Even if security research can’t shake out all the vulnerabilities in iMessage or iOS, there are ways Apple could reduce the application’s attack surface, Wardle says.


Patrick Wardle


Anyone can send anyone else an iMessage. That means knowledge of the victim’s phone number is enough to fire an exploit.


“[iMessage] is such a great distribution mechanism. [Apple] will route your exploit anywhere in the world to the target for you using end-to-end encryption. As an attacker, what more could you ask for?”

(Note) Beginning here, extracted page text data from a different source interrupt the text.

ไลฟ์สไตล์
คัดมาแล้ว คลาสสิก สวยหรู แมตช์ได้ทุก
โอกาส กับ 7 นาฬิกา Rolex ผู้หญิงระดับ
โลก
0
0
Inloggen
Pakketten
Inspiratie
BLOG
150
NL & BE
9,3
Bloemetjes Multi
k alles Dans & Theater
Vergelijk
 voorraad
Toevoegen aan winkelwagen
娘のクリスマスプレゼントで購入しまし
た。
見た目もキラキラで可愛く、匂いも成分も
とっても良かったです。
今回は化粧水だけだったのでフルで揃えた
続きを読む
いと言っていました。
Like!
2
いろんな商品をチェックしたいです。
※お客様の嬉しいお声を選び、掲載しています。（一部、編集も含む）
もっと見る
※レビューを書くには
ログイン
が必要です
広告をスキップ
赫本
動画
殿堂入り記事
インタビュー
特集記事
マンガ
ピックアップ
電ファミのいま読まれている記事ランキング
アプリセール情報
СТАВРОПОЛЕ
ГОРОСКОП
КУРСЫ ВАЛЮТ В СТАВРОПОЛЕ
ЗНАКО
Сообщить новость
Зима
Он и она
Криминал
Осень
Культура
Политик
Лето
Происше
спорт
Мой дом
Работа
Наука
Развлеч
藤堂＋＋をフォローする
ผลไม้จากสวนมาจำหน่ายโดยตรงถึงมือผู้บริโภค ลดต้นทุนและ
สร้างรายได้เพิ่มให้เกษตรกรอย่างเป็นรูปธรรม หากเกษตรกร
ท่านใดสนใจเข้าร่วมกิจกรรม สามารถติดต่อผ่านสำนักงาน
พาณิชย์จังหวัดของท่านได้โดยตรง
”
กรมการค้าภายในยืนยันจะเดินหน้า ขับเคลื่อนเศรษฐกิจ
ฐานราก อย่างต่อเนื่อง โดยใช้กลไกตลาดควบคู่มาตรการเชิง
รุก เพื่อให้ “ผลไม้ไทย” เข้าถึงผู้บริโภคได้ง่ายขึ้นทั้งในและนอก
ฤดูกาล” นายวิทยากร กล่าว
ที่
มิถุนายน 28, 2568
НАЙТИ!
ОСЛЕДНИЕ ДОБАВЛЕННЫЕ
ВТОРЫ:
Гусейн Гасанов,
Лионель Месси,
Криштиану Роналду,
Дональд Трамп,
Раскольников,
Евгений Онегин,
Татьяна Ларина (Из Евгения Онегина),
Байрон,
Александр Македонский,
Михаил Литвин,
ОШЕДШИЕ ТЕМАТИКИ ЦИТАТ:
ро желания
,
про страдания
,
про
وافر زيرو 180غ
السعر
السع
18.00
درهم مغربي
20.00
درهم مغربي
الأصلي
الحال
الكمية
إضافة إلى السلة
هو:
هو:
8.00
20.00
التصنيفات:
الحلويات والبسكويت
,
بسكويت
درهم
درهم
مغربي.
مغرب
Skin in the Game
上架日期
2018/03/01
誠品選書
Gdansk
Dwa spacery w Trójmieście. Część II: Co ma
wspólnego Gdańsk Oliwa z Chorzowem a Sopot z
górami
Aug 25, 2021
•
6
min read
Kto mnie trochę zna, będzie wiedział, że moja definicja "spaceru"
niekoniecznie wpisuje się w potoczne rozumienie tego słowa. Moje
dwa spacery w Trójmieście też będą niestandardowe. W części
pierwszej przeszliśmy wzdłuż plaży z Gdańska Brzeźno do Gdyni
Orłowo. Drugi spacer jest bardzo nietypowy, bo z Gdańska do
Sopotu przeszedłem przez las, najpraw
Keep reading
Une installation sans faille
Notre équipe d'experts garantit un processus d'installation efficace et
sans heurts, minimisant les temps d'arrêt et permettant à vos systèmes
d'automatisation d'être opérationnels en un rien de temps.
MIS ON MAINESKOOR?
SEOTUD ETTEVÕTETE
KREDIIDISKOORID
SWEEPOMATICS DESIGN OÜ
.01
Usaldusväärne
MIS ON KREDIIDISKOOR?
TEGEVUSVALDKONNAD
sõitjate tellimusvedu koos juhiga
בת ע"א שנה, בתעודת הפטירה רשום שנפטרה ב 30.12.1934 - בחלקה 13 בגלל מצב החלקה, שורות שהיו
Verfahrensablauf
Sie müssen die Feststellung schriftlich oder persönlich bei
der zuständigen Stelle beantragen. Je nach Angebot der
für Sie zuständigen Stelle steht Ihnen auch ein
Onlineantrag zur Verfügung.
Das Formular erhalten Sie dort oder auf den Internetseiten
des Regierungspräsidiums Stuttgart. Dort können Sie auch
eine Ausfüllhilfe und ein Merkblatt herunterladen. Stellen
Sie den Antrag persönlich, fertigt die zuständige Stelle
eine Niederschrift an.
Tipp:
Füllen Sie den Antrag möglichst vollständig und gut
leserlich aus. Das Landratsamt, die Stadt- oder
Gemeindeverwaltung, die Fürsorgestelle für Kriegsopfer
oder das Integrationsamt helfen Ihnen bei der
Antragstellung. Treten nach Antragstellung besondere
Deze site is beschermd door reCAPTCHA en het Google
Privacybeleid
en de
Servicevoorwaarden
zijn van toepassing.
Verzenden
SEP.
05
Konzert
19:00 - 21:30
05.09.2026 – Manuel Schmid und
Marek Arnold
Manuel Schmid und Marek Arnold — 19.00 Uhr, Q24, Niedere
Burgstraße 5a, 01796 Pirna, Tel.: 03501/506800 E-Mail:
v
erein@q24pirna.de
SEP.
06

Wardle says that’s a much better scenario for an attacker than, say, email where a malicious message may be scanned by an ISP or security software. iMessage’s end-to-end encryption prevents visibility on malicious content. Often the only way to uncover exploits is what Citizen Lab has done by tediously following obscure forensic clues on victim’s phones.


Apple does allow iMessage users to filter unsolicited iMessages from people not in someone’s contacts. But it appears those messages still reach the device, and it’s unclear if filtering those senders actually block attack code from executing. Turning that feature on, however, will put messages with potentially dangerous links in another bucket, perhaps making it less likely victims will click on a link.



Filtering messages from unknown senders is a feature in iOS. (Source: Apple)

Wardle says Apple could introduce a feature to turn off compatibility for all file formats and only allow text – no opening PDFs or dodgy Photoshop content, he says. Those kinds of security customizations have long been around for browsers, for example, like turning off JavaScript or, say, disabling Adobe’s bug riddled Flash Player.


“There’s a lot of third party plugins, plugins and extensions that really allow you to still use the browser, but really reduce the attack surface, which is great,” Wardle says. “That makes some very large percentage of exploits just not even applicable anymore.”


Messaging platforms are always adding new features to attract new users. But ironically, maybe adding the ability to shut off features would benefit users at high risk of surveillance the most.